Cunningham (1989) décrit les paraphéromones comme « l’un des plus grands mystères de la biologie des Tephritidae ». En effet, ces substances introuvables spontanément dans la nature, s’avèrent extrêmement attractives pour les mâles et dans certains cas des femelles, selon leur stade physiologique. Inhabituelles, ces substances ne sont donc pas utilisées dans les relations interspécifiques, mais elles entraînent des réactions similaires à celles occasionnées par les phéromones. Elles seraient des substances intermédiaires lors de la fabrication des phéromones et auraient donc de ce fait, une forte attractivité (Sivinsky et Calkins 1986).

Une majorité de mouches du genre Bactrocera répondent au cue-lure, et dans une moindre mesure, plusieurs espèces répondent au méthyle-eugénol en particulier B. dorsalis (absente de Nouvelle-Calédonie mais dont la surveillance aux frontières est indispensable) et B. umbrosa.

Raghu (2004) a réalisé une revue des deux principales hypothèses quant à la signification fonctionnelle des attractifs phytochimiques chez les Dacinae. La première développée par Robert Metcalf (Metcalf 1979, Metcalf et al. 1979, Metcalf et al. 1981, Metcalf et al. 1983), est « l’hypothèse de l’hôte ancestral » confortant la théorie que ces attractifs agissent comme des kairomones. La seconde est « l’hypothèse de la sélection sexuelle » (Shelly et Dewire 1994, Shelly et al. 1996) et propose que ces attractifs sont des précurseurs des phéromones utilisées lors du rapprochement des sexes. La première apporte une explication évolutionniste dite ultime à la réponse des Dacinae aux attractifs, alors que la seconde supporte une explication écologique et comportementale dite proximale à cette réponse des Dacinae aux attractifs.

d. Kairomones

Ces substances attirent un organisme généralement mobile, par exemple un phytophage vers un autre, souvent une plante, ou autrement dit, d’un consommateur vers l’hôte consommé (Strebler 1989). D’une manière générale, les kairomones sont donc les odeurs émanant d’une plante ou plus précisément et dans le cas présent, des fruits.
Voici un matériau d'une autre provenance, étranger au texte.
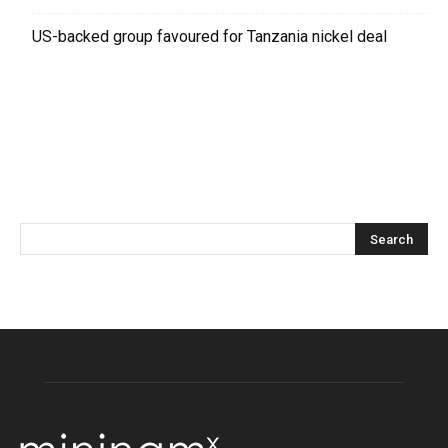
US-backed group favoured for Tanzania nickel deal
Fletcher et Prokopy (1991) ont mentionné une donnée non publiée (de Green et Prokopy) sur la possibilité qu’ont les femelles de Tephritidae de détecter une odeur de fruit à une distance d’au moins 20 mètres.

Les applications en ce domaine pourraient être la création d’un attractif permettant de piéger les femelles avant qu’elles ne provoquent les dégâts sur les fruits, ou encore dans le cadre du monitoring afin d’obtenir une meilleure estimation des populations présentes dans les vergers. Mais le piège idéal n’existe pas… (Diaz-Fleischer et al. 2009).

Prokopy et Vargas (1996) ont montré que le prétendu fruit originel de Ceratitis capitata, la baie du caféier (Coffea sp.), écrasé ou non, est toujours significativement plus attractif que n’importe quel autre fruit, également écrasé ou non. Le fruit originel aurait donc une attractivité plus importante et pourrait être utilisé dans l’attraction des femelles responsables des dégâts.